Why she needed her fingerprints accounted for.
Why she so quickly listened to my late-night episode pleading for help.
Why she kept talking me out of my theories when Joy and Xander first went missing.
Why she kept Joy’s whereabouts a secret for seven days.
She didn’t need to lie to Keller. She didn’t even need to tell us Joy was getting a divorce, not if she knew Joy was alive.
She’s had one foot in this investigation from the start, letting us all get sidetracked by money transfers and audio files and search parties and fire extinguishers.
I’d all but convinced myself Joy was dead, and all the while Luna said nothing.
She knew exactly where the other cameras were, and she made sure to remove all of them.

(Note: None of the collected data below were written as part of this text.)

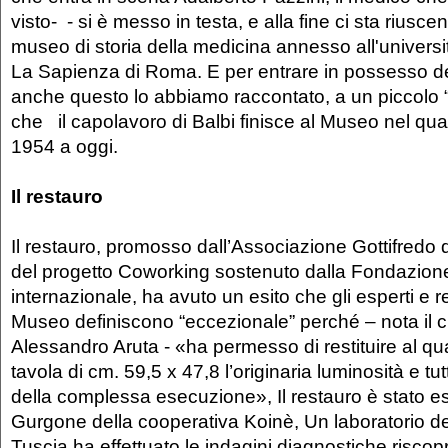
visto- - si è messo in testa, e alla fine ci sta riusce
museo di storia della medicina annesso all'universi
La Sapienza di Roma. E per entrare in possesso de
anche questo lo abbiamo raccontato, a un piccolo “
che il capolavoro di Balbi finisce al Museo nel qual
1954 a oggi.
Il restauro
Il restauro, promosso dall’Associazione Gottifredo di
del progetto Coworking sostenuto dalla Fondazione
internazionale, ha avuto un esito che gli esperti e r
Museo definiscono “eccezionale” perché – nota il cur
Alessandro Aruta - «ha permesso di restituire al qu
tavola di cm. 59,5 x 47,8 l’originaria luminosità e tu
della complessa esecuzione», Il restauro è stato e
Gurgone della cooperativa Koinè, Un laboratorio del
Tuscia ha effettuato le indagini diagnostiche riscop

And I can only think of one reason why.
“Luna, what did you do?”
As I’m saying this, the sliding doors open, and through them Sarah calls, “They have news.”
SARAH HAS ALREADY convinced the doctor we’re family, so we’re able to get the full update.
Joy has suffered extreme blood loss due to an incomplete miscarriage.
They attempted to manage the bleeding with dilation and curettage, but this was complicated by several large uterine fibroids.
Removing these led to further complications, at which point the bleeding was so severe it was determined the only course of action was an open hysterectomy, which they’re performing now.
Sarah presses a calming hand to my back. “Is she going to be okay?”
Beneath the doctor’s blue surgery cap is a hint of fire-red hair. She rubs her clavicle with a dry, cracked hand. “She’s lost a lot of blood. It’s good you found her when you did.”
It’s a nonanswer.
“Incomplete miscarriage…” I say, thwacked with the memory of my last moments with Joy. Why did you start talking about divorce in the first place? she asked. Was it the baby stuff? Because you wanted kids and she didn’t? I’d had no idea what she was asking.
“Did you know about this?” I ask Luna. “Did you know she was pregnant?”
Her jaw is slack. She shakes her head.
“I’ll keep you updated,” the doctor says.
I watch until she’s out of sight.
By the time I turn around, Luna is gone.